私が介護の仕事をはじめた理由 / 伊藤一孝(ホームケア土屋 三重)

土屋ブログ(介護・重度訪問介護・障害福祉サービス)

日本には17,000種を超える職業があるといわれている。プロのアスリートになりたい。歌手になりたい。医者になりたい…。身体能力や才能、努力を通じて自身の明確な夢や希望を、見事に生業へとつなげていく方もいる。数多ある職業の中から一つを選び実現させていくには、高い志と強い意思がなければ、なかなかできることではない。

自身の考えを職業として結実させた代表例として語られることの多いイチロー選手は、高校時代から「甲子園に行く」ではなく「プロ野球選手になり、大リーガーになりたい」と願っていたという。職業を選択し、実現させていく強さには、ただただ驚かされるばかりだ。自分の高校生時代を振り返ると、なんとも肩身の狭い思いがする。

その一方で、「何故、あなたはこの仕事に就いたのですか?」という問いに対して「なんとなく…」と答える人は少なくないこともまた事実。私自身ももちろん「なんとなく…」としか言いようのない「職業選択」だった。前職では、結果として35年間、同じ分野での仕事を全うしたものの、その仕事とて、さかのぼれば「なんとなく入った会社で、なんとなく配属になった仕事が結果として長続きした」というだけに過ぎない。

介護という仕事はある種の「職人」としての仕事。採用に携わっていると「介護歴数十年」という方も多いことに気づく。また、介護業界歴の長い人の多くは「人の役に立ちたいから、介護の世界を選んだ」という志向も見えてくる。自分のような「なんとなく」職業を選択してきた者からすれば、明確なビジョンを見据えて職業を選ぶという方々は、単純に「すごいなぁ」と圧倒されてしまう。

職業選択という点では「なんとなく」であったものの、40年近く社会人をやってきて思うことは「置かれた場所で咲く」ということ。ここは意識をしてきた。もちろん「きれいに咲く」ことに酔いしれる場面もあったが、あっけなく「枯れてしまう」こともそれなりにあった…。

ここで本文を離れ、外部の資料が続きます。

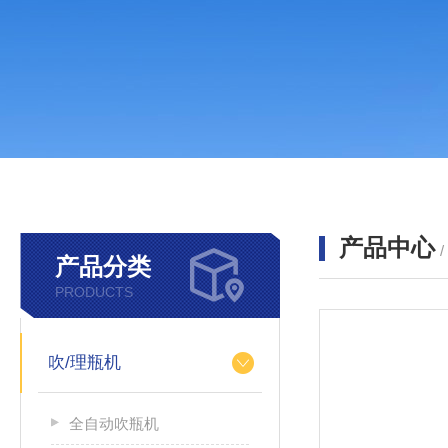
产品中心
产品分类
PRODUCTS
吹/理瓶机
全自动吹瓶机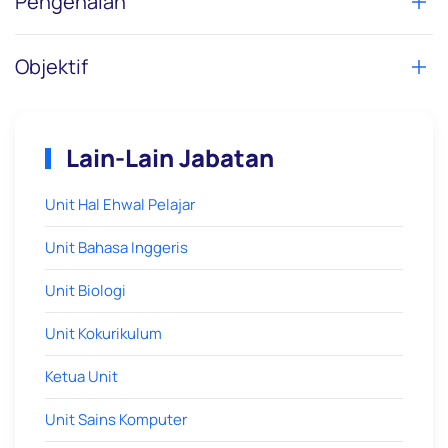
Pengenalan
Objektif
Lain-Lain Jabatan
Unit Hal Ehwal Pelajar
Unit Bahasa Inggeris
Unit Biologi
Unit Kokurikulum
Ketua Unit
Unit Sains Komputer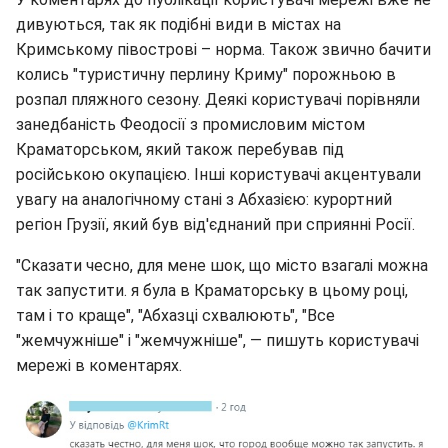
дивуються, так як подібні види в містах на
Кримському півострові – норма. Також звично бачити
колись "туристичну перлину Криму" порожньою в
розпал пляжного сезону. Деякі користувачі порівняли
занедбаність Феодосії з промисловим містом
Краматорськом, який також перебував під
російською окупацією. Інші користувачі акцентували
увагу на аналогічному стані з Абхазією: курортний
регіон Грузії, який був від'єднаний при сприянні Росії.
"Сказати чесно, для мене шок, що місто взагалі можна
так запустити. я була в Краматорську в цьому році,
там і то краще", "Абхазці схвалюють", "Все
"жемчужніше" і "жемчужніше", — пишуть користувачі
мережі в коментарях.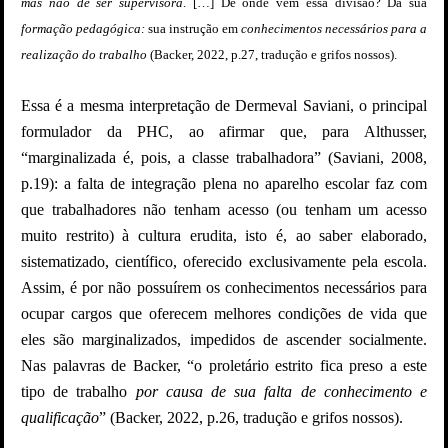
mas não de ser supervisora
. […] De onde vem essa divisão? Da sua
formação pedagógica:
sua instrução em
conhecimentos necessários para a
realização do trabalho
(Backer, 2022, p.27, tradução e grifos nossos).
Essa é a mesma interpretação de Dermeval Saviani, o principal
formulador da PHC, ao afirmar que,
para Althusser,
“marginalizada é, pois, a classe trabalhadora” (Saviani, 2008,
p.19): a falta de integração plena no aparelho escolar faz com
que trabalhadores não tenham acesso (ou tenham um acesso
muito restrito) à cultura erudita, isto é, ao saber elaborado,
sistematizado, científico, oferecido exclusivamente pela escola.
Assim, é por não possuírem os conhecimentos necessários para
ocupar cargos que oferecem melhores condições de vida que
eles são marginalizados, impedidos de ascender socialmente.
Nas palavras de Backer, “o
proletário estrito fica preso a este
tipo de trabalho
por causa de sua falta de conhecimento e
qualificação
” (Backer, 2022, p.26, tradução e grifos nossos).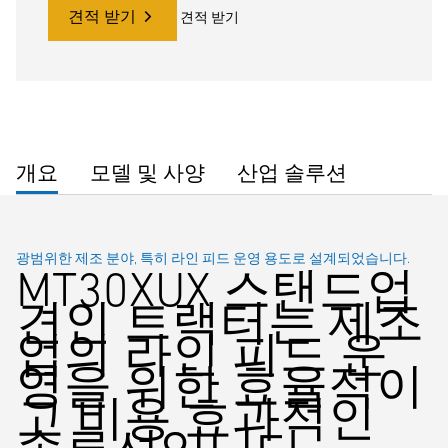
견적 받기
견적 받기
개요
모델 및 사양
산업 솔루션
광범위한 제조 분야, 특히 라인 피드 운영 용도로 설계되었습니다.
MT30XUX 스탠드업
견인 트랙터는 제조
업의 라인 피드 운
영을 위한 효율적이
고 비용 효과적인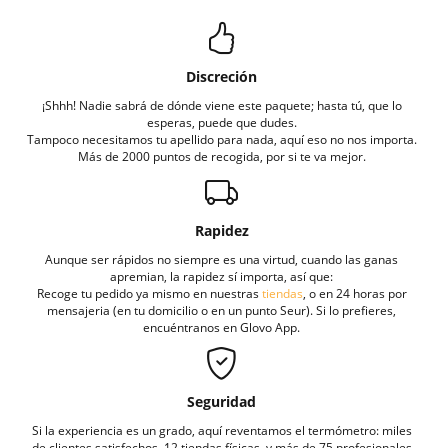
Discreción
¡Shhh! Nadie sabrá de dónde viene este paquete; hasta tú, que lo
esperas, puede que dudes.
Tampoco necesitamos tu apellido para nada, aquí eso no nos importa.
Más de 2000 puntos de recogida, por si te va mejor.
Rapidez
Aunque ser rápidos no siempre es una virtud, cuando las ganas
apremian, la rapidez sí importa, así que:
Recoge tu pedido ya mismo en nuestras
tiendas
, o en 24 horas por
mensajeria (en tu domicilio o en un punto Seur). Si lo prefieres,
encuéntranos en Glovo App.
Seguridad
Si la experiencia es un grado, aquí reventamos el termómetro: miles
de clientes satisfechos, 12 tiendas físicas, y más de 75 profesionales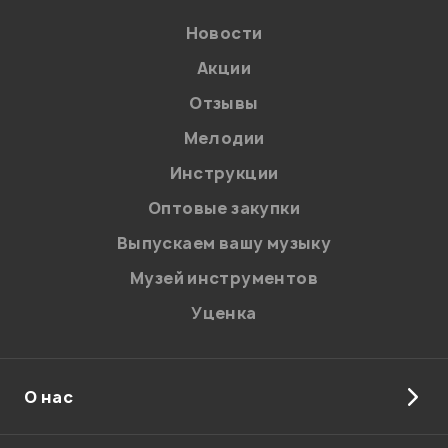
Новости
Акции
Отзывы
Мелодии
Я даю
согласие
на обработку персональных данных в
Инструкции
соответствии с
Политикой в отношении обработки
персональных данных.
Оптовые закупки
Введите проверочное число:
Выпускаем вашу музыку
Музей инструментов
Уценка
О нас
Отправить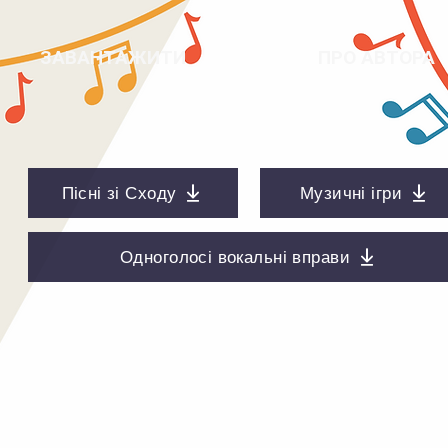
ЗАВАНТАЖИТИ
ПРО АВТОРА
Пісні зі Сходу
Музичні ігри
Одноголосі вокальні вправи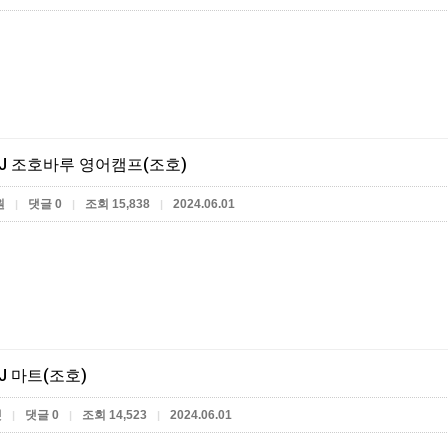
J 조호바루 영어캠프(조호)
원
댓글 0
조회 15,838
2024.06.01
|
|
|
J 마트(조호)
켓
댓글 0
조회 14,523
2024.06.01
|
|
|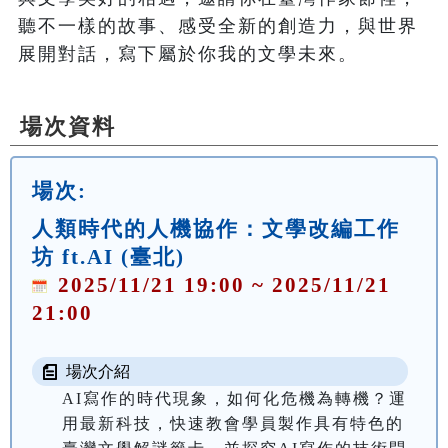
聽不一樣的故事、感受全新的創造力，與世界
場次資料
場次:
人類時代的人機協作：文學改編工作
坊 ft.AI (臺北)
2025/11/21 19:00 ~ 2025/11/21
21:00
場次介紹
AI寫作的時代現象，如何化危機為轉機？運
用最新科技，快速教會學員製作具有特色的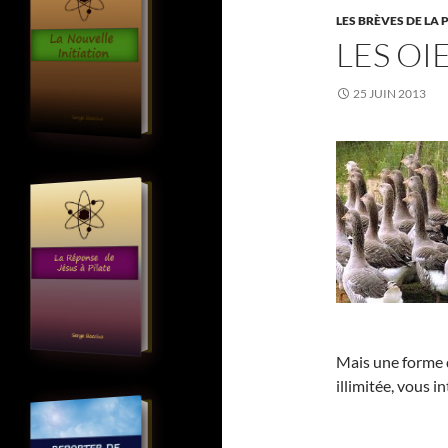
LES BRÈVES DE LA 
LES OI
25 JUIN 2013
Mais une forme d
illimitée, vous 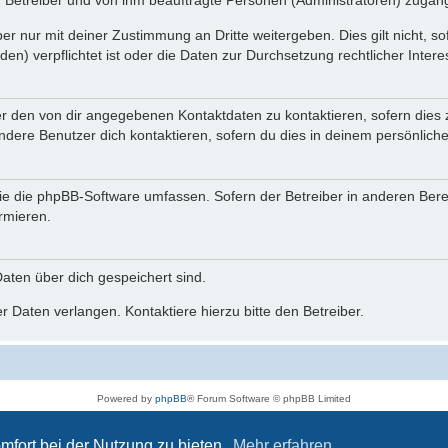
n Betreiber und von ihm beauftragte Personen (Administratoren) zugäng
r nur mit deiner Zustimmung an Dritte weitergeben. Dies gilt nicht, s
n) verpflichtet ist oder die Daten zur Durchsetzung rechtlicher Interes
er den von dir angegebenen Kontaktdaten zu kontaktieren, sofern dies 
andere Benutzer dich kontaktieren, sofern du dies in deinem persönliche
, die die phpBB-Software umfassen. Sofern der Betreiber in anderen Be
ormieren.
 Daten über dich gespeichert sind.
 Daten verlangen. Kontaktiere hierzu bitte den Betreiber.
Powered by
phpBB
® Forum Software © phpBB Limited
Deutsche Übersetzung durch
phpBB.de
Datenschutz
|
Nutzungsbedingungen
mfort bei der Nutzung zu bieten.
Mehr erfahren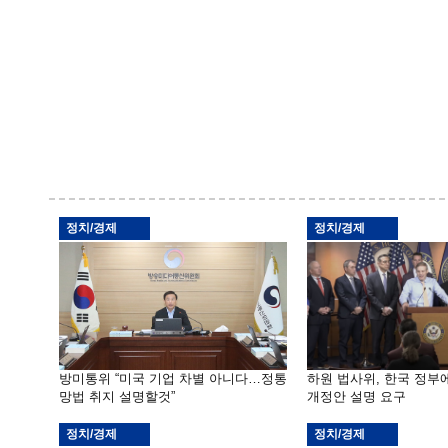
정치/경제
정치/경제
방미통위 “미국 기업 차별 아니다…정통
하원 법사위, 한국 정
망법 취지 설명할것”
개정안 설명 요구
정치/경제
정치/경제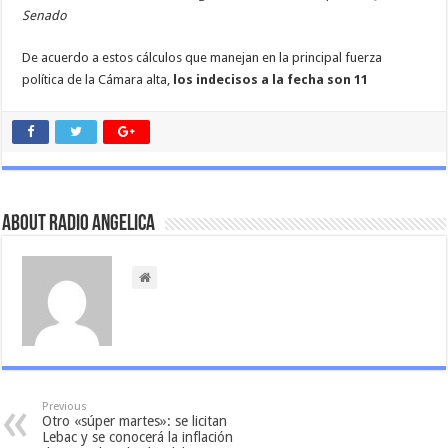
Senado
De acuerdo a estos cálculos que manejan en la principal fuerza
política de la Cámara alta,
los indecisos a la fecha son 11
About Radio Angelica
Previous
Otro «súper martes»: se licitan
Lebac y se conocerá la inflación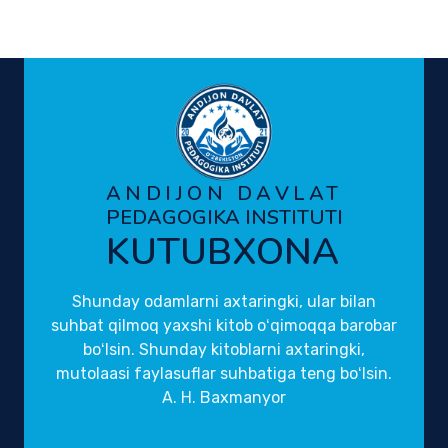
ANDIJON DAVLAT
PEDAGOGIKA INSTITUTI
KUTUBXONA
Shunday odamlarni axtaringki, ular bilan
suhbat qilmoq yaxshi kitob oʻqimoqqa barobar
boʻlsin. Shunday kitoblarni axtaringki,
mutolaasi faylasuflar suhbatiga teng boʻlsin.
A. H. Baxmanyor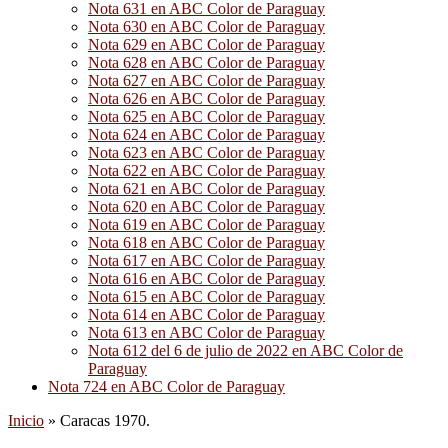
Nota 631 en ABC Color de Paraguay
Nota 630 en ABC Color de Paraguay
Nota 629 en ABC Color de Paraguay
Nota 628 en ABC Color de Paraguay
Nota 627 en ABC Color de Paraguay
Nota 626 en ABC Color de Paraguay
Nota 625 en ABC Color de Paraguay
Nota 624 en ABC Color de Paraguay
Nota 623 en ABC Color de Paraguay
Nota 622 en ABC Color de Paraguay
Nota 621 en ABC Color de Paraguay
Nota 620 en ABC Color de Paraguay
Nota 619 en ABC Color de Paraguay
Nota 618 en ABC Color de Paraguay
Nota 617 en ABC Color de Paraguay
Nota 616 en ABC Color de Paraguay
Nota 615 en ABC Color de Paraguay
Nota 614 en ABC Color de Paraguay
Nota 613 en ABC Color de Paraguay
Nota 612 del 6 de julio de 2022 en ABC Color de
Paraguay
Nota 724 en ABC Color de Paraguay
Inicio
»
Caracas 1970.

夢を持ち、自身の「あるべき姿」を職業として実現させていく。そういう志向が強い人は、徹底的に自分の可能性を追いかければいい。しかし、私のように「なんとなく」職業を選んだ人であっても「置かれた場所で咲く」ことを意識し闘い続けることができれば、次なる「夢」は見えてくる。そう信じながら生きていきたいと願っているが「咲いている」季節と「枯れてしまっている」季節との落差は、心身ともにダメージとなる。まだまだ強くならないとね。